Septic complications are the most common short-term problems, whereas pouchitis and small-bowel obstruction are the most common long-term problems encountered [4 5]. Although the incidence of complications has decreased over time because of improved management strategies [5], these complications may still result in pouch failure. Pelvic sepsis and Crohn’s disease are proposed as principal independent predictors of pouch failure [6], and a specific ileal pouch failure model has been created to predict the overall risk of ­failure [7]. The cumulative probability of pouch failure has been reported as 2 % at 1 year, 5 % at 5 years, and 9 % at 10 years [5]. A failed pouch can be salvaged with reoperative surgery in an effort to avoid a permanent ileostomy with or without pouch excision (PE) [831]. The outcomes following these procedures are encouraging: pouch function and QOL similar to that of primary IPAA can be achieved in the majority of patients.

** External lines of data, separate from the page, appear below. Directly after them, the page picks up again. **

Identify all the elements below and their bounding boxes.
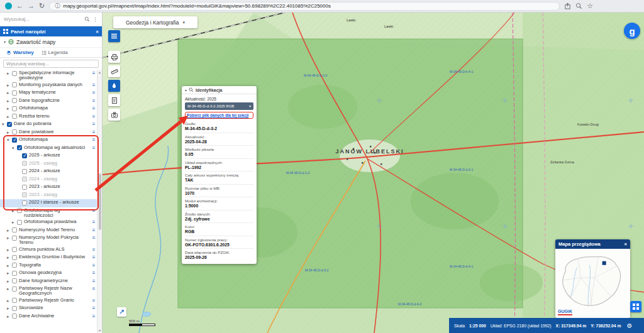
identify-popup-header[interactable]: ▾ Identyfikacja (182, 86, 257, 94)
layer-context-menu-icon[interactable]: ≡ (91, 298, 97, 303)
layer-row[interactable]: Dane do pobrania ≡ (0, 121, 97, 129)
expand-caret-icon[interactable] (7, 227, 12, 233)
export-view-button[interactable] (117, 307, 126, 317)
layer-row[interactable]: 2025 - arkusze ≡ (0, 152, 97, 160)
layer-checkbox[interactable] (12, 271, 17, 276)
layer-checkbox[interactable] (22, 185, 27, 190)
layer-context-menu-icon[interactable]: ≡ (91, 90, 97, 96)
layer-row[interactable]: Specjalistyczne informacje geodezyjne ≡ (0, 70, 97, 82)
layer-row[interactable]: 2025 - zasięg ≡ (0, 160, 97, 168)
layer-context-menu-icon[interactable]: ≡ (91, 247, 97, 253)
layer-checkbox[interactable] (7, 122, 12, 127)
layer-checkbox[interactable] (12, 129, 17, 134)
scrollbar-thumb[interactable] (99, 173, 101, 230)
print-button[interactable] (108, 51, 120, 63)
layer-checkbox[interactable] (12, 98, 17, 103)
layer-context-menu-icon[interactable]: ≡ (91, 121, 97, 127)
layer-row[interactable]: Topografia ≡ (0, 262, 97, 270)
module-select[interactable]: Geodezja i Kartografia ▾ (113, 16, 197, 28)
expand-caret-icon[interactable] (7, 286, 12, 292)
zoom-icon[interactable] (575, 3, 582, 9)
overview-map-header[interactable]: Mapa przeglądowa × (555, 239, 630, 249)
bookmark-star-icon[interactable]: ☆ (587, 3, 593, 9)
layer-row[interactable]: Rzeźba terenu ≡ (0, 113, 97, 121)
layer-context-menu-icon[interactable]: ≡ (91, 145, 97, 151)
measure-button[interactable] (108, 65, 120, 77)
overview-map-body[interactable]: GUGiK (555, 249, 630, 318)
layer-checkbox[interactable] (17, 145, 22, 150)
expand-caret-icon[interactable] (7, 137, 12, 143)
layer-row[interactable]: Dane fotogrametryczne ≡ (0, 278, 97, 286)
layer-row[interactable]: Ewidencja Gruntów i Budynków ≡ (0, 254, 97, 262)
layer-checkbox[interactable] (12, 138, 17, 143)
layer-context-menu-icon[interactable]: ≡ (91, 254, 97, 260)
results-list-button[interactable] (108, 94, 120, 106)
browser-app-icon[interactable] (5, 3, 12, 9)
layer-context-menu-icon[interactable]: ≡ (91, 106, 97, 111)
layer-context-menu-icon[interactable]: ≡ (91, 305, 97, 311)
layer-checkbox[interactable] (22, 153, 27, 158)
menu-button[interactable] (108, 30, 120, 42)
expand-caret-icon[interactable] (7, 298, 12, 303)
layer-row[interactable]: Ortofotomapa ≡ (0, 136, 97, 145)
layer-context-menu-icon[interactable]: ≡ (91, 263, 97, 268)
layer-row[interactable]: Ortofotomapa prawdziwa ≡ (0, 219, 97, 227)
expand-caret-icon[interactable] (12, 208, 17, 214)
layer-context-menu-icon[interactable]: ≡ (91, 208, 97, 214)
layer-checkbox[interactable] (12, 263, 17, 268)
close-overview-icon[interactable]: × (625, 241, 627, 247)
layer-checkbox[interactable] (12, 82, 17, 87)
layer-search-input[interactable]: Wyszukaj warstwę... (3, 60, 99, 68)
layer-row[interactable]: Ortofotomapa wg rozdzielczości ≡ (0, 207, 97, 219)
layer-row[interactable]: 2022 i starsze - arkusze ≡ (0, 199, 97, 207)
layer-context-menu-icon[interactable]: ≡ (91, 137, 97, 143)
layer-checkbox[interactable] (12, 90, 17, 96)
layer-row[interactable]: 2024 - arkusze ≡ (0, 168, 97, 176)
share-icon[interactable] (564, 3, 571, 9)
global-search-bar[interactable]: Wyszukaj... ⋮ (0, 13, 102, 26)
layer-row[interactable]: Osnowa geodezyjna ≡ (0, 270, 97, 278)
expand-caret-icon[interactable] (7, 314, 12, 319)
layer-checkbox[interactable] (22, 161, 27, 166)
expand-caret-icon[interactable] (7, 278, 12, 284)
geoportal-logo[interactable]: g (624, 23, 640, 39)
settings-gear-icon[interactable]: ⚙ (627, 322, 633, 329)
screenshot-button[interactable] (108, 109, 120, 121)
tab-legend[interactable]: Legenda (42, 50, 68, 55)
layer-row[interactable]: Dane powiatowe ≡ (0, 129, 97, 137)
layer-checkbox[interactable] (12, 247, 17, 252)
expand-caret-icon[interactable] (7, 270, 12, 276)
layer-checkbox[interactable] (17, 208, 22, 213)
layer-row[interactable]: Ortofotomapa wg aktualności ≡ (0, 145, 97, 153)
sidebar-scrollbar[interactable]: ▲ ▼ (97, 70, 102, 333)
expand-caret-icon[interactable] (7, 82, 12, 88)
layer-checkbox[interactable] (12, 314, 17, 319)
expand-caret-icon[interactable] (7, 254, 12, 260)
address-bar[interactable]: ⓘ mapy.geoportal.gov.pl/imapnext/imap/in… (49, 2, 560, 11)
reload-icon[interactable]: ↻ (39, 3, 45, 9)
chevron-down-icon[interactable]: ▾ (185, 88, 187, 92)
sheet-select[interactable]: M-34-45-D-d-3-2 2025 RGB ▾ (185, 102, 253, 110)
layer-context-menu-icon[interactable]: ≡ (91, 270, 97, 276)
back-icon[interactable]: ← (16, 3, 23, 9)
layer-context-menu-icon[interactable]: ≡ (91, 278, 97, 284)
site-info-icon[interactable]: ⓘ (55, 3, 60, 9)
expand-caret-icon[interactable] (7, 263, 12, 268)
expand-caret-icon[interactable] (7, 114, 12, 119)
current-extent-marker[interactable] (602, 261, 606, 265)
layer-checkbox[interactable] (12, 306, 17, 311)
forward-icon[interactable]: → (28, 3, 35, 9)
layer-row[interactable]: Numeryczny Model Pokrycia Terenu ≡ (0, 234, 97, 246)
layer-checkbox[interactable] (22, 177, 27, 182)
expand-caret-icon[interactable] (7, 106, 12, 111)
expand-caret-icon[interactable] (7, 70, 12, 76)
tab-layers[interactable]: Warstwy (6, 50, 34, 55)
expand-caret-icon[interactable] (7, 129, 12, 135)
layer-checkbox[interactable] (22, 192, 27, 197)
layer-checkbox[interactable] (12, 287, 17, 292)
layer-row[interactable]: Numeryczny Model Terenu ≡ (0, 227, 97, 235)
scale-value[interactable]: 1:25 000 (469, 324, 486, 328)
expand-caret-icon[interactable] (7, 305, 12, 311)
layer-context-menu-icon[interactable]: ≡ (91, 129, 97, 135)
layer-context-menu-icon[interactable]: ≡ (91, 286, 97, 292)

Reoperative Surgery for IPAA Failure


Reoperative operations for IPAA failure include perineal, abdominal, or combined approaches. Successful outcomes of abdominal approaches that are most commonly reported are shown in Table 20.1. Sepsis is the principal indication for revisional pouch surgery as is a dreaded complication of pouch vaginal fistula, although many reports have shown that this may be accompanied in well-selected cases by pouch salvage and acceptable long-term functional outcome and QOL.


Table 20.1
Reports of success of abdominal reoperative pouch surgery

























































































Author [reference]

Year

Patients (n)

Success rate (%)

Liljeqvist and Lindquist [8]

1985

7

86

Nicholls and Gilbert [10]

1990

5

100

Fazio et al. [15]

1998

35

86

Cohen et al. [14]

1998

24

79

Fonkalsrud and Bustorff-Silva [16]

1999

90

95

Dayton [17]

2000

16

100

MacLean et al. [20]

2002

57

74

Heuschen et al. [21]

2002

39

Not stated

Shah et al. [22]

2003

16

62

Dehni et al. [25]

2005

45

93

Baixauli et al. [23]

2004

100

75

Tekkis et al. [26]

2006

112

79

Mathis et al. [30]

2009

51

89

Shawki et al. [28]

2009

23

69

Remzi et al. [27]

2009

241

85

In a series of 114 patients requiring reoperation after an IPAA, Galandiuk and colleagues [9] used a range of procedures that included local anal techniques for septic complications, such as seton drainage for perianal abscesses, laparotomy with intra-abdominal abscess drainage, or formal pouch reconstruction. Restoration of pouch function was achieved in two thirds of patients, 70 % of whom ultimately had “excellent clinical and functional outcomes.” Twenty percent of the group ultimately required PE – most commonly because of ongoing pelvic sepsis. In another Canadian report by Johnson et al. [24], of 22 patients undergoing pouch revision for pouch-vaginal fistula, 50 % healed after reoperative surgery. The success rate of an abdominoperineal approach in such fistula repair seems to be higher than that after perineal repair. In this respect, Shah et al. [22] also reported outcomes after reoperative surgery for pouch vaginal fistula in 60 patients, 28 % of whom had ongoing pelvic sepsis. Procedures included local repairs such as an ileal advancement flap (n  =  39) and abdominal reoperative/reanastomotic procedures. After a median of 49 months’ follow-up, the overall healing rate was 52 %, whereas in the 16 patients undergoing repeat IPAA, the success rate was 62 %. Twenty-four patients were ultimately redesignated with a diagnosis of Crohn’s disease, the presence of which was associated with a lower rate of healing. Similarly, Zmora et al. [18] reported a high rate of PE after reoperative surgery in patients with a delayed diagnosis of Crohn’s disease.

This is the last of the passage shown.